Monday, September 19, 2005

how to advocate for an ass-whipping

So I now have a new rehab team.

My physical therapist couldn't get me past walking with a cane (April), my prosthetist wasn't effectively dealing with the issue that my prosthesis was so ill-fitting that I was getting sores (June), and my physiatrist (rehab physician) literally up and left his post with less than one week's notice (August). Once that happened, the (very wonderful) physiatrist temporarily filling his post referred me to the Rehabiliation Center at Kaiser Vallejo. I went there September 6 for an "Amputee Clinic". This is typically where a physiatrist, a prosthetist and a physical therapist all sit in the same room and assess things together.

I took a stroll (ok, a stroll on crutches...what does one call that, anyway?) through the rehab facility before my appointment, and would have cried from sadness had I not been so excited. I can't believe I wasn't referred there months ago. But really. I dont want to get stuck being pissed off about that. I'd rather enjoy being so glad to finally be there.

Anyhow...I do want to share more about that day in the amputee clinic, especially more about the new prosthetist, but that's for another post. What I want to write about today is what kind of pushing I had to do to get a subsequent PT (physical therapy) appointment.

You don't get a PT appt without the physiatrist authorizing it, or "writing a prescription" for it.

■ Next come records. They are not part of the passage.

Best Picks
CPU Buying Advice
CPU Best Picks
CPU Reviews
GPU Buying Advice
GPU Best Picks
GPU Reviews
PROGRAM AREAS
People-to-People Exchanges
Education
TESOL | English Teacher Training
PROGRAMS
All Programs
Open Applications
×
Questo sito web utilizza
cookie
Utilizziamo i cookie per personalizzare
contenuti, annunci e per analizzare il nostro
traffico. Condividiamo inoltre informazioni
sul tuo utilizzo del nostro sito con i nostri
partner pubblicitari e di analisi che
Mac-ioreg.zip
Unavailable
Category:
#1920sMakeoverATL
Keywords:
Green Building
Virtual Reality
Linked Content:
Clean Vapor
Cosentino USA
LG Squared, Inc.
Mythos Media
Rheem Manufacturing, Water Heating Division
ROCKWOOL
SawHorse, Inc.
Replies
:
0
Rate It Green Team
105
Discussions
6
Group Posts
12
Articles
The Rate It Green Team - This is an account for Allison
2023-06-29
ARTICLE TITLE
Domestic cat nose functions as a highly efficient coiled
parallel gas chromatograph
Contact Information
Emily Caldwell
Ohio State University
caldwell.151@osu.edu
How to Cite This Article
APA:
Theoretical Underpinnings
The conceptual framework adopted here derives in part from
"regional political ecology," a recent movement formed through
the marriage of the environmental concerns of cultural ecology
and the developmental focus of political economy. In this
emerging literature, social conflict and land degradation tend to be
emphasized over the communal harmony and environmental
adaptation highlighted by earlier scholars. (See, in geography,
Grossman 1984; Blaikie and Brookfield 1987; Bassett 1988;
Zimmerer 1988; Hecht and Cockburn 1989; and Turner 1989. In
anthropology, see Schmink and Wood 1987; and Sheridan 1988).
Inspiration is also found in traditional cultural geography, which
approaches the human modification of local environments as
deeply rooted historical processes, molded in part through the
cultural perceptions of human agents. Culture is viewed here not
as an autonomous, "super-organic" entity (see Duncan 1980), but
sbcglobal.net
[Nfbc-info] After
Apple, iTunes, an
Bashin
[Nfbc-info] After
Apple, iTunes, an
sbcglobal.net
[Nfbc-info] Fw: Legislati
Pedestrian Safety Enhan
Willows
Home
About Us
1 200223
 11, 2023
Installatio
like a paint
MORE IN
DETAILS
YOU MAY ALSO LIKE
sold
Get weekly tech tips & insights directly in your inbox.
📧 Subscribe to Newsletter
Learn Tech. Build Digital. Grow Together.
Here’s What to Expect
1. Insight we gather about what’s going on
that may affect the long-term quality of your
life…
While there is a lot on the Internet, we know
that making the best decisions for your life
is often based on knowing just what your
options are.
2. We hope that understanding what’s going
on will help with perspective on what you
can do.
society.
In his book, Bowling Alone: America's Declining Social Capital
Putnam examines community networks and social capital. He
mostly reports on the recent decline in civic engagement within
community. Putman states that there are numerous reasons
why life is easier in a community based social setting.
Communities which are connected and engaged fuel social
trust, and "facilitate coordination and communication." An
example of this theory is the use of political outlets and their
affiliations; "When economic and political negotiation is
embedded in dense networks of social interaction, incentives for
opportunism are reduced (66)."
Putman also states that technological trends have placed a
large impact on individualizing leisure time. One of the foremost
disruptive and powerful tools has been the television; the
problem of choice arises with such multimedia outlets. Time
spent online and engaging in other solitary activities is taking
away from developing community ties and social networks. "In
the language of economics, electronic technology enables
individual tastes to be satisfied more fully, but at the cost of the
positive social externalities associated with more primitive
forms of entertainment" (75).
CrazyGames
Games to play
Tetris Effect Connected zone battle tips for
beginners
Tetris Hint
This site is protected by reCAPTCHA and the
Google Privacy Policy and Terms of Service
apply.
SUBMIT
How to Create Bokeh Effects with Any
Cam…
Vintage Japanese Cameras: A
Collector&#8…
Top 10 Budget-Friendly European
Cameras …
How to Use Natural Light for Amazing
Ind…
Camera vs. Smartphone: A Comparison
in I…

So I asked the physiatrist, (nicknamed) Dr.Sam, if I could meet with the new physical therapist while waiting for my new prosthesis/socket to be built. He said he didn't think it was neccessary, and that there really wasn't anything more they could do for me until after I got the new leg. I sat with that edict for a good long day and just couldn't shake how wrong it felt.

Here's how I see it: The expectation is that I will get this new prosthesis and I will wear it every single day, for as long as I can tolerate it each day, and work as hard as I can to get walking again. Well, folks...I haven't really walked in 18 months. Basically, I use crutches (different muscle groups), and I sit in a wheelchair. I had a few months where I wore a prosthesis on occasion, but it never fit well, and I mostly sat in it, not walked in it, and when I did walk it was sloppy. MY BUTT IS OUT OF SHAPE. Figuratively and literally. Those muscles haven't been used at all. AND nobody has EVER given me a strengthening routine to use in preparation for walking again!

SO. I emailed Dr.Sam and told him this: That when I was in the hospital rehabilitating from the accident, they never gave me much in the way of a routine for my residual limb/stump/remaining leg/whatever-you-wanna-call-it. This was because my pelvis was fractured in the accident too, and I wasn't supposed to do much until the orthopedic surgeon cleared me. Once I got clearance, I had already been discharged and was at home. I was recieving some in home care at the time, but wasn't given a workout to follow. I was just told to sleep on my stomach so my thigh socket wouldn't get contracted (stiff and unable to extend fully open). The next time I was given physical therapy, it was after I got the 2nd prosthesis, and it was gait training (learning to walk)...but still, no real exercises to get strong aside from the walking itself! I told Dr.Sam in the email that I wanted to meet the challenge of walking head on, and not be totally unprepared in 4 weeks or so on "New Leg Day". I promised to make good use of any PT hours he would give me and that I would follow any routine given to me. I told him that I wanted to be supported in being successful. And yay--he gave me what I asked for. He wrote back that he set up a prescription for Pre-Prosthetic PT.

I was very proud of myself that day. And it also really made me wonder (once again) how people navigate the frickin' medical system if they don't know how to trust their guts, or get a second opinion, and then advocate for their needs! Argh. And I say "people" but I am one of those people!! I am constantly wondering how I am supposed to advocate for myself when I don't even know what it is I'm advocating FOR half the time! THIS IS NEW! And prior to this accident, the most I'd ever been to a doctor for a "condition" is when I was pregnant! Aye aye aye.

SO. This the next thing that happens: the PT then calls to say she's received the prescription but doesn't think I needed any PT, until I get the new leg and all...since I'm active and I'm a dancer and all..... *sigh* so I had to go through the whole danged plea again....but once she got the news that I had never been given an exercise routine, she too, heard me and set me up for her next available appointment.

Which is today.

So I've advocated to get my ass whipped back into shape (I'm sure my sweetheart will appreciate that, being that it's gotten a littly lumpy and he's an assman and all LOL). I just need to actually DO the routine she gives me. I need to give this walking thing one more try, and at 110%. If I can't succeed at wearing a prosthesis and walking this time, I'm not sure it will be too easy to muster up the desire to attempt it again. But I don't think it's fair of me to come to that conclusion and give it up if I haven't tried my hardest. That end result would be me deciding to just do life on one leg with crutches. Screw it. I'm used to it by now anyhow, it's been a year and half since I lost my leg. But I keep thinking to myself, "if there are above the knee amputees like me out there doing triathalons, it shouldn't be asking much to be able to walk, now should it??"